As frases maravilhosas


Alguns escritores têm a sensacional capacidade de abrirem seus textos com frases maravilhosas. Às vezes, até no título! Eu lembro de três livros que eu li exclusivamente por causa do título. “Sonho de uma noite de verão” foi a primeira peça de Shakespeare que li. É boa (não considero das suas melhores), mas o título... Só ele para mim já vale, desperta tanta coisa, traz e cria tantas memórias e sensações em mim... eu fico fascinado de alguém conseguir inventar um título desses.

O outro, foi “A insustentável leveza do ser”, de Milan Kundera. O nome é lindo também, mas me gerou mais curiosidade de entender, e com o ar mais poético e misterioso. O livro é fantástico!

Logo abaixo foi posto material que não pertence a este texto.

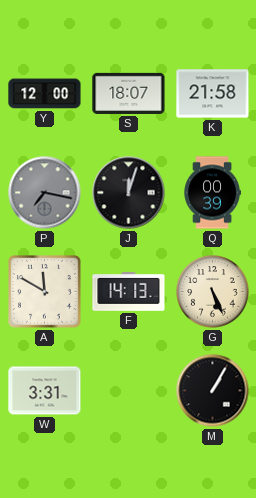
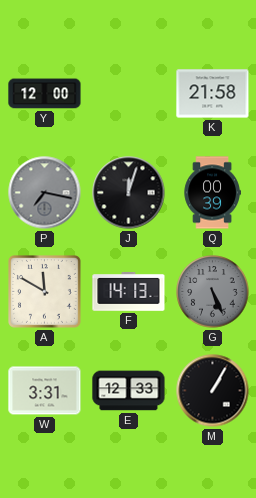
S: 18:07 -> none
G dial: cream -> grey
E: none -> 12:33
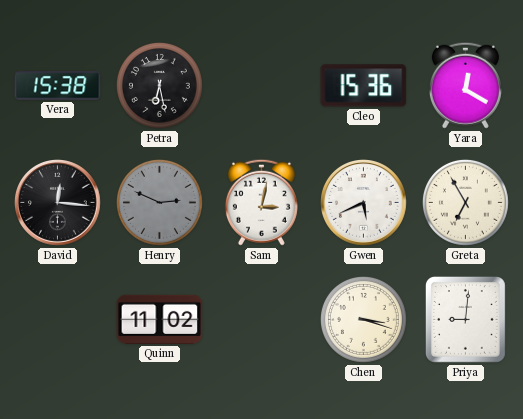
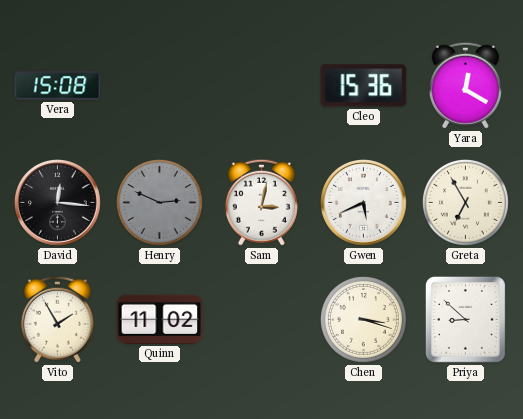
Vera: 15:38 -> 15:08
Petra: 6:28 -> none
Vito: none -> 1:55
Priya: 9:01 -> 8:52
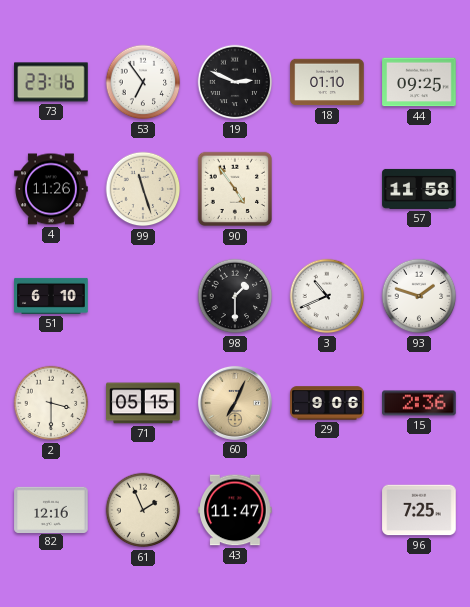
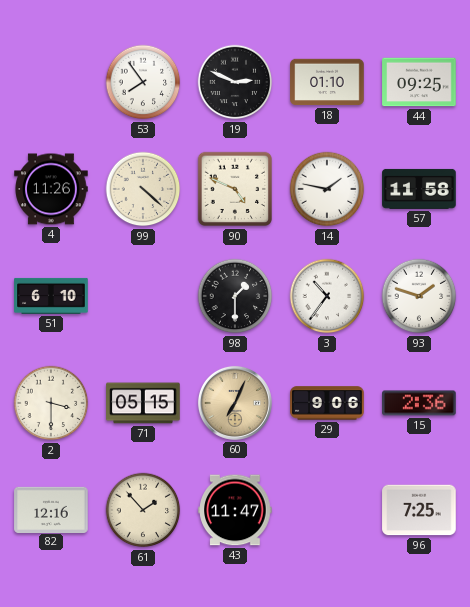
73: 23:16 -> none
53: 6:54 -> 7:54
99: 11:27 -> 4:22
90: 4:54 -> 4:49
14: none -> 1:47
3: 10:41 -> 10:36
61: 1:56 -> 1:53
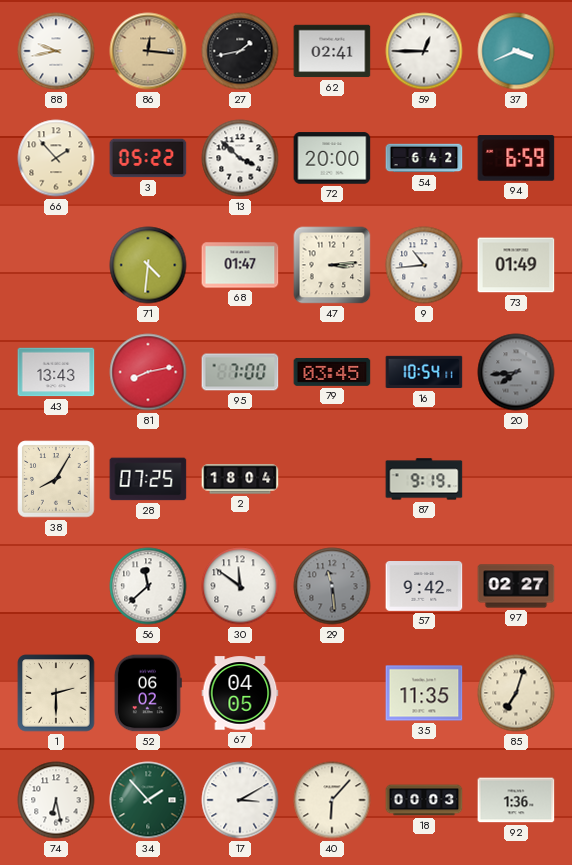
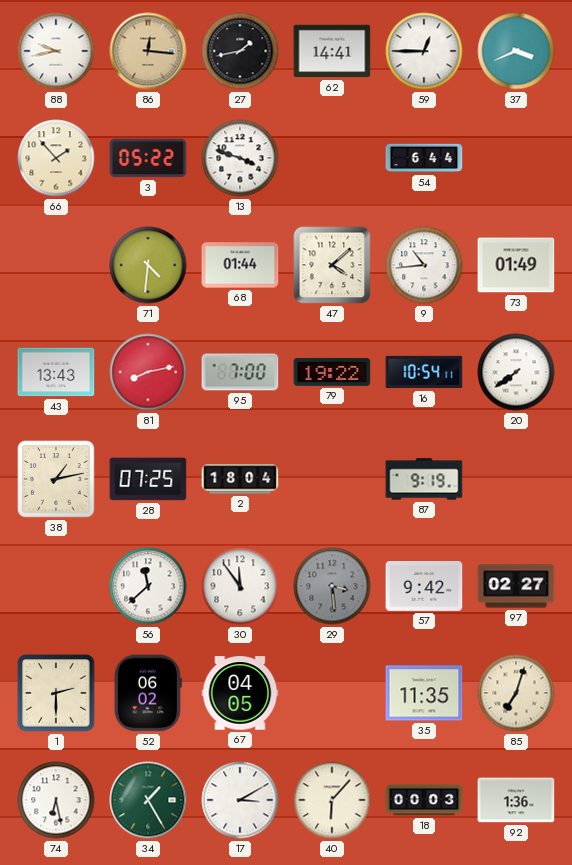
62: 02:41 -> 14:41
13: 3:52 -> 3:48
72: 20:00 -> none
54: 6:42 -> 6:44
94: 6:59 -> none
68: 01:47 -> 01:44
47: 3:14 -> 4:08
79: 03:45 -> 19:22
20: 7:44 -> 7:39
20 dial: grey -> white
38: 8:05 -> 1:13
30: 11:51 -> 11:54
29: 11:29 -> 3:29
34: 1:53 -> 1:25
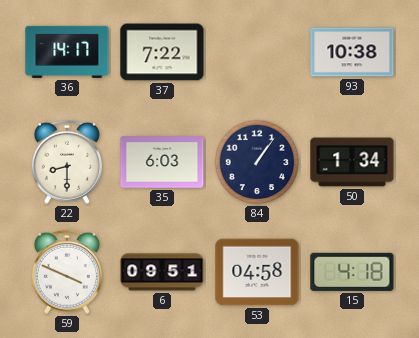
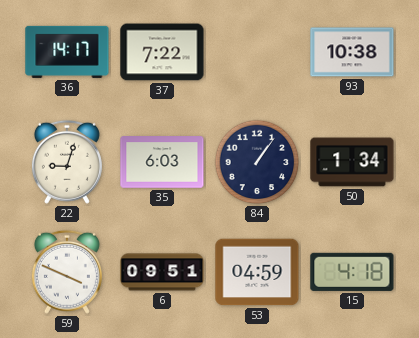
22: 8:30 -> 9:03
53: 04:58 -> 04:59
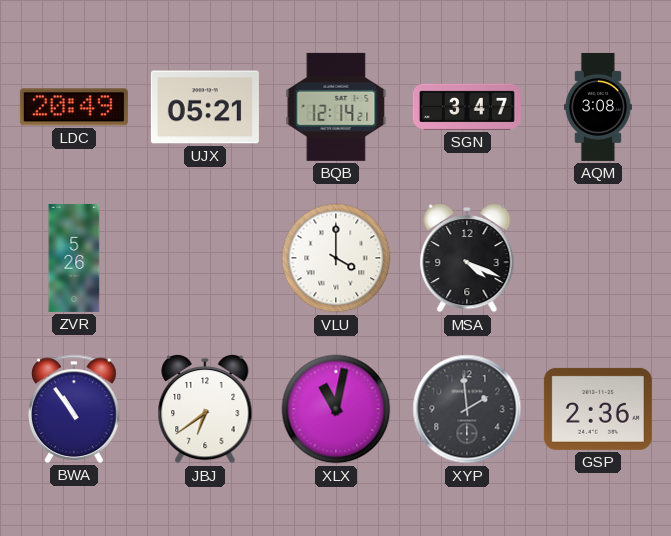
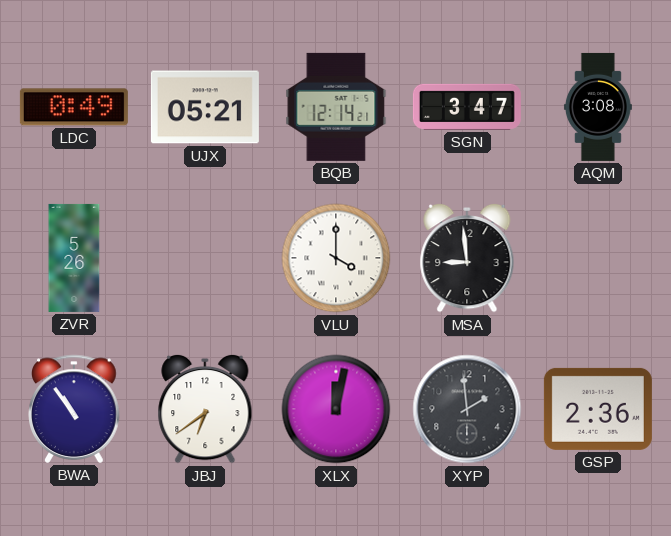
LDC: 20:49 -> 0:49
MSA: 4:19 -> 8:59
XLX: 11:02 -> 12:02
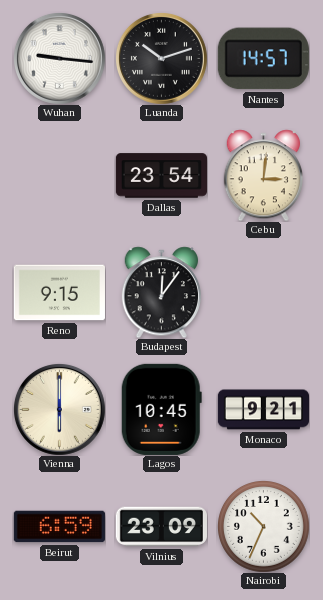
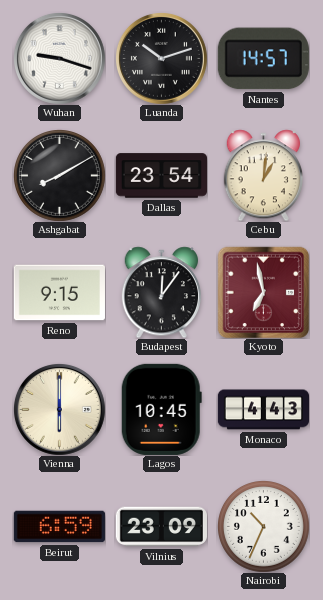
Wuhan: 9:16 -> 9:18
Ashgabat: none -> 8:10
Cebu: 3:01 -> 1:01
Kyoto: none -> 6:58
Monaco: 9:21 -> 4:43
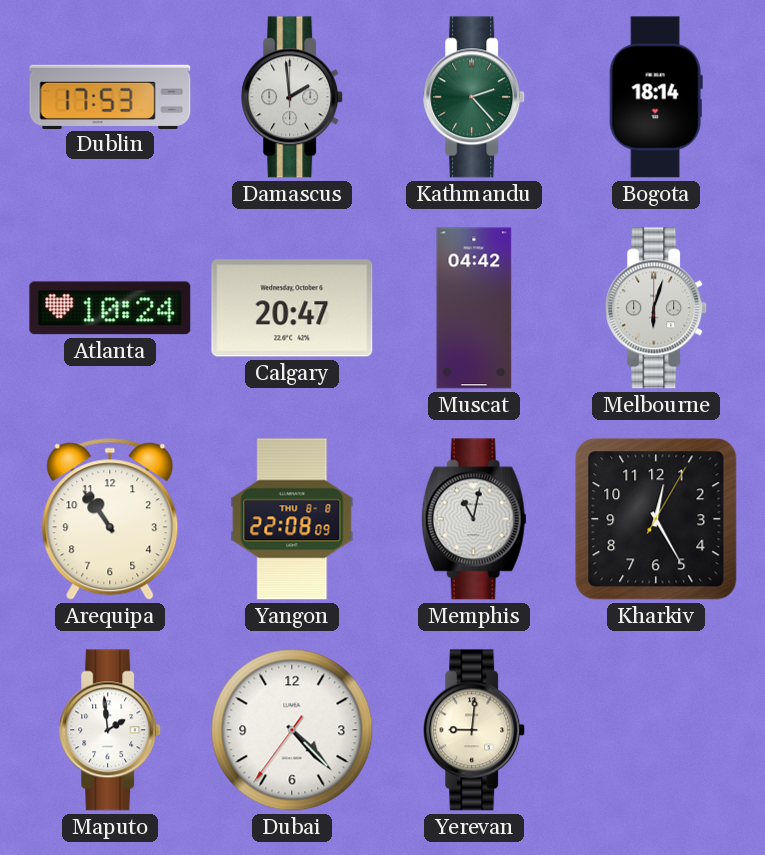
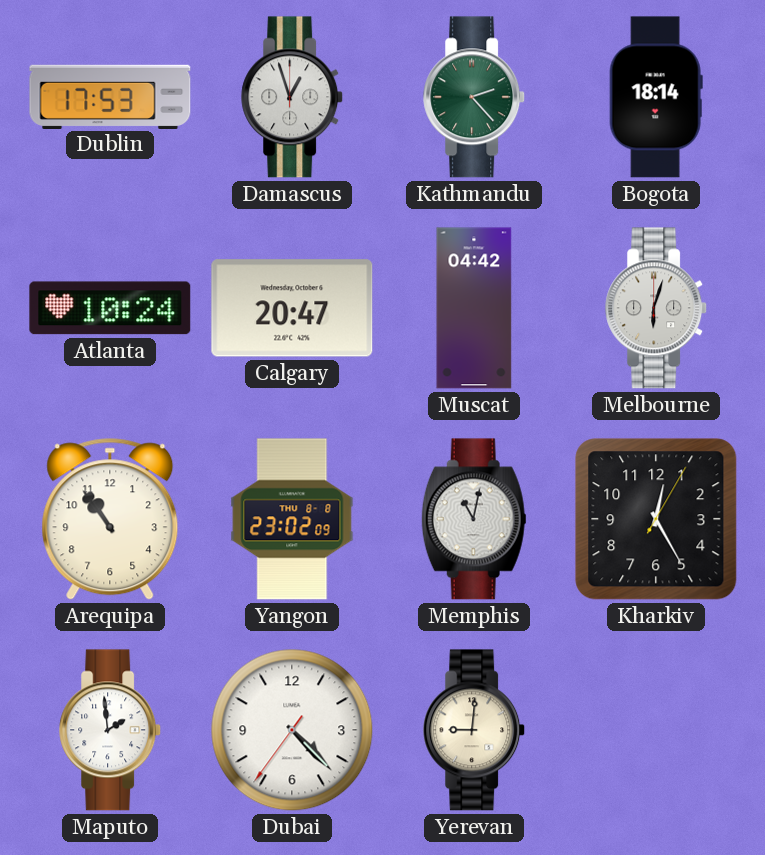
Damascus: 1:59 -> 12:57
Yangon: 22:08 -> 23:02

E “explica”, de certa forma, o título: há toda uma construção sobre o peso, que geralmente vemos como algo ruim, e a leveza, que geralmente vemos como algo bom. Um exemplo que lembro, pois achei uma das passagens mais belas, é quando uma das protagonistas termina seu caso amoroso por vontade própria e fica se sentindo mal com isso. Por quê? Ele não insistiu, não a perseguiu, deixou-a livre. Aí há uma reflexão sobre as duas medidas não serem como normalmente podemos pensar: a leveza que nos faz tirar os pés do chão (da realidade) pode não ser muito boa; já o peso do amante sobre o próprio corpo pode ser algo fabuloso. Ou seja, relativiza a visão das coisas, o bom ou ruim é dependente do contexto. Enfim, como seu (agora ex) amante não estava causando nenhum estorvo em sua vida, chega-se à conclusão: seu problema não era de peso, era de leveza, ela estava enfrentando a insustentável leveza do ser. Nunca esqueci disso, de tão lindo que achei.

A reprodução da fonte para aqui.